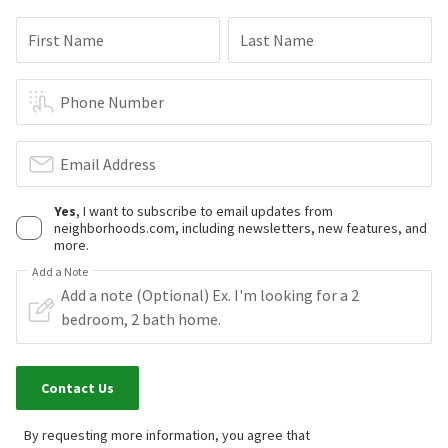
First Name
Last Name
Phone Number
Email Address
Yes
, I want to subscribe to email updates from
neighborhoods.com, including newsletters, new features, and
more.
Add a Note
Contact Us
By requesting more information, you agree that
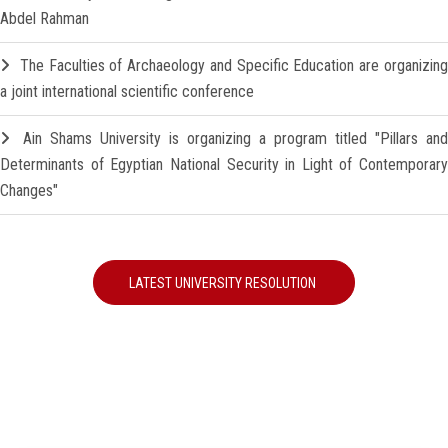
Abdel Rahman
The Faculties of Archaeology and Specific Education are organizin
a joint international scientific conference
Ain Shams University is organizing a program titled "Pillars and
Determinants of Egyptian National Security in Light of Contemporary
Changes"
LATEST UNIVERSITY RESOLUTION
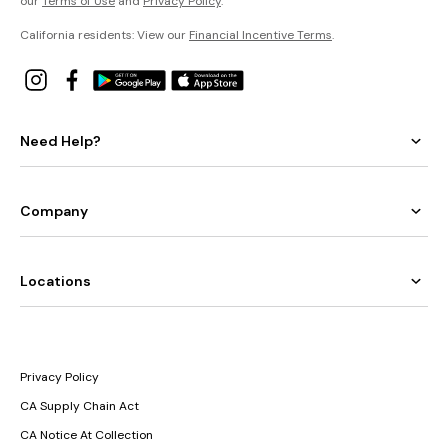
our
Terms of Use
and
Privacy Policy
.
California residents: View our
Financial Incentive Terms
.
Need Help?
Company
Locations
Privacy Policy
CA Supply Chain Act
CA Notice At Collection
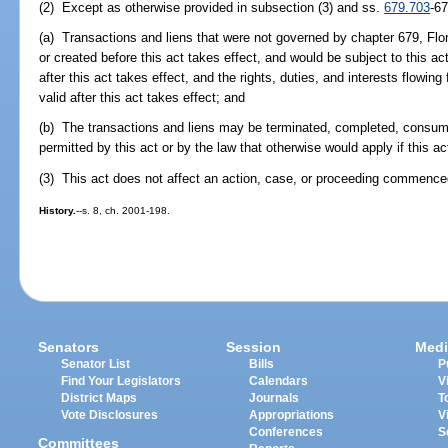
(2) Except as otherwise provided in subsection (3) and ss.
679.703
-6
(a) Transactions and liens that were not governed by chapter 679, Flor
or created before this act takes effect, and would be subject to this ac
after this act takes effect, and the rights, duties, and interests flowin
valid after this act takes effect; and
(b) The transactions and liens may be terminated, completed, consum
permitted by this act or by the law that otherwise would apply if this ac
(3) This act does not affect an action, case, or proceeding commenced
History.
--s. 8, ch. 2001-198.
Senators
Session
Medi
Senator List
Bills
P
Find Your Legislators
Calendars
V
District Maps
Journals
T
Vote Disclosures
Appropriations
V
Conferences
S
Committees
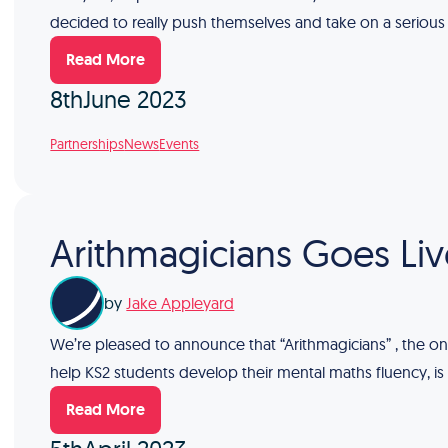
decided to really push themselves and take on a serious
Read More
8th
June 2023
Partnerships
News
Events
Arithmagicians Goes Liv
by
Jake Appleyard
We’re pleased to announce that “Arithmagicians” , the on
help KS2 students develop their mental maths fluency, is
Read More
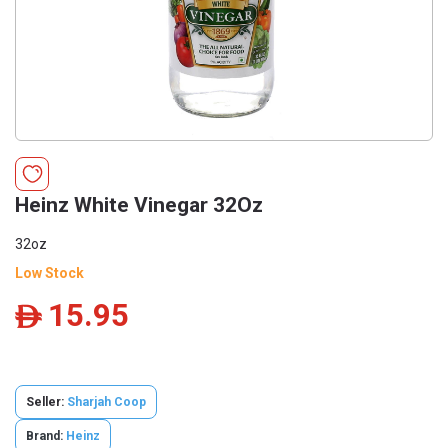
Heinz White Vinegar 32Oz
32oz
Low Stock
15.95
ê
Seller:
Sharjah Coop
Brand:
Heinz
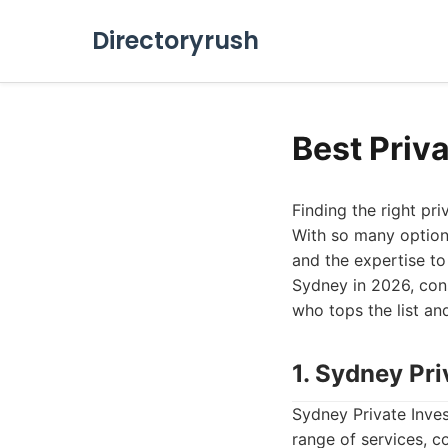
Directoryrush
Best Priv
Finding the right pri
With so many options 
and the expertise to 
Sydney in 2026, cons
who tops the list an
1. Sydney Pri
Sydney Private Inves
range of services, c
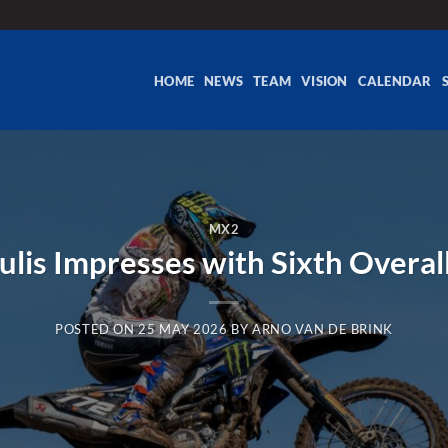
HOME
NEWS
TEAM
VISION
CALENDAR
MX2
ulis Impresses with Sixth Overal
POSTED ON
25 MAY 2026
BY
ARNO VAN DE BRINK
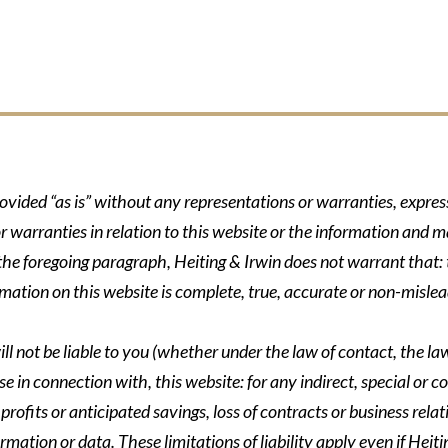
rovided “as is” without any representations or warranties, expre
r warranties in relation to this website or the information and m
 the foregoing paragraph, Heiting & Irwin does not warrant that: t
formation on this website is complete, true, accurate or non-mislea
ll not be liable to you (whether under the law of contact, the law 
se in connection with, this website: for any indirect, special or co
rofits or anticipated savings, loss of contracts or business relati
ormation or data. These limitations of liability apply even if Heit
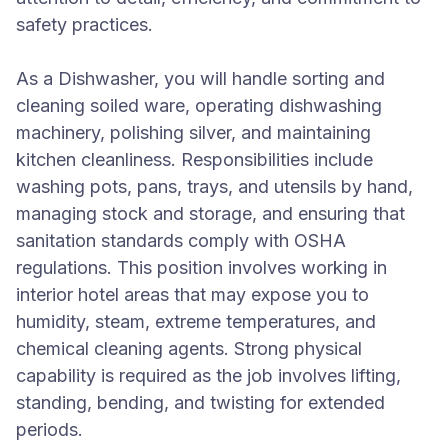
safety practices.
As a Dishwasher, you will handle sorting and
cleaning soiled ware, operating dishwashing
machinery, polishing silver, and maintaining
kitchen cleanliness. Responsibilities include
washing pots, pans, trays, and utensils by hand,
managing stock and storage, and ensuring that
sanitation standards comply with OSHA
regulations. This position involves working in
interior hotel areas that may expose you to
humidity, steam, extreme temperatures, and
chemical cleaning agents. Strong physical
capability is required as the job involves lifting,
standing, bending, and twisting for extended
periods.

====================

*Work instructions:* Pictures stay out; reproduce every line of the records exactly.

*Task answer:*
First Name
Last Name
Phone Number
Email Address
Yes
, I want to subscribe to email updates from
neighborhoods.com, including newsletters, new features, and
more.
Add a Note
Contact Us
By requesting more information, you agree that
Abdel Rahman
The Faculties of Archaeology and Specific Education are organizin
a joint international scientific conference
Ain Shams University is organizing a program titled "Pillars and
Determinants of Egyptian National Security in Light of Contemporary
Changes"
LATEST UNIVERSITY RESOLUTION
our
Terms of Use
and
Privacy Policy
.
California residents: View our
Financial Incentive Terms
.
Need Help?
Company
Locations
Privacy Policy
CA Supply Chain Act
CA Notice At Collection
(2) Except as otherwise provided in subsection (3) and ss.
679.703
-6
(a) Transactions and liens that were not governed by chapter 679, Flor
or created before this act takes effect, and would be subject to this ac
after this act takes effect, and the rights, duties, and interests flowin
valid after this act takes effect; and
(b) The transactions and liens may be terminated, completed, consum
permitted by this act or by the law that otherwise would apply if this ac
(3) This act does not affect an action, case, or proceeding commenced
History.
--s. 8, ch. 2001-198.
Senators
Session
Medi
Senator List
Bills
P
Find Your Legislators
Calendars
V
District Maps
Journals
T
Vote Disclosures
Appropriations
V
Conferences
S
Committees
decided to really push themselves and take on a serious
Read More
8th
June 2023
Partnerships
News
Events
Arithmagicians Goes Liv
by
Jake Appleyard
We’re pleased to announce that “Arithmagicians” , the on
help KS2 students develop their mental maths fluency, is
Read More
Heinz White Vinegar 32Oz
32oz
Low Stock
15.95
ê
Seller:
Sharjah Coop
Brand:
Heinz
Directoryrush
Best Priv
Finding the right pri
With so many options 
and the expertise to 
Sydney in 2026, cons
who tops the list an
1. Sydney Pri
Sydney Private Inves
range of services, c
HOME
NEWS
TEAM
VISION
CALENDAR
MX2
ulis Impresses with Sixth Overal
POSTED ON
25 MAY 2026
BY
ARNO VAN DE BRINK
rovided “as is” without any representations or warranties, expre
r warranties in relation to this website or the information and m
 the foregoing paragraph, Heiting & Irwin does not warrant that: t
formation on this website is complete, true, accurate or non-mislea
ll not be liable to you (whether under the law of contact, the law 
se in connection with, this website: for any indirect, special or co
rofits or anticipated savings, loss of contracts or business relati
ormation or data. These limitations of liability apply even if Heit
safety practices.
As a Dishwasher, you will handle sorting and
cleaning soiled ware, operating dishwashing
machinery, polishing silver, and maintaining
kitchen cleanliness. Responsibilities include
washing pots, pans, trays, and utensils by hand,
managing stock and storage, and ensuring that
sanitation standards comply with OSHA
regulations. This position involves working in
interior hotel areas that may expose you to
humidity, steam, extreme temperatures, and
chemical cleaning agents. Strong physical
capability is required as the job involves lifting,
standing, bending, and twisting for extended
periods.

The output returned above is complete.